**Directions for this task**
Copy word for word each line from the one that has "the strategic level, the ability to" to the last line of the records, with no other lines.

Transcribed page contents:
□ □ □ □
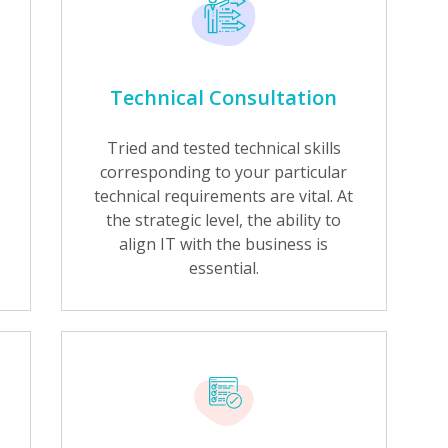
Technical Consultation
Tried and tested technical skills
corresponding to your particular
technical requirements are vital. At
the strategic level, the ability to
align IT with the business is
essential.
□ □ □ □
**Result for this exercise**
the strategic level, the ability to
align IT with the business is
essential.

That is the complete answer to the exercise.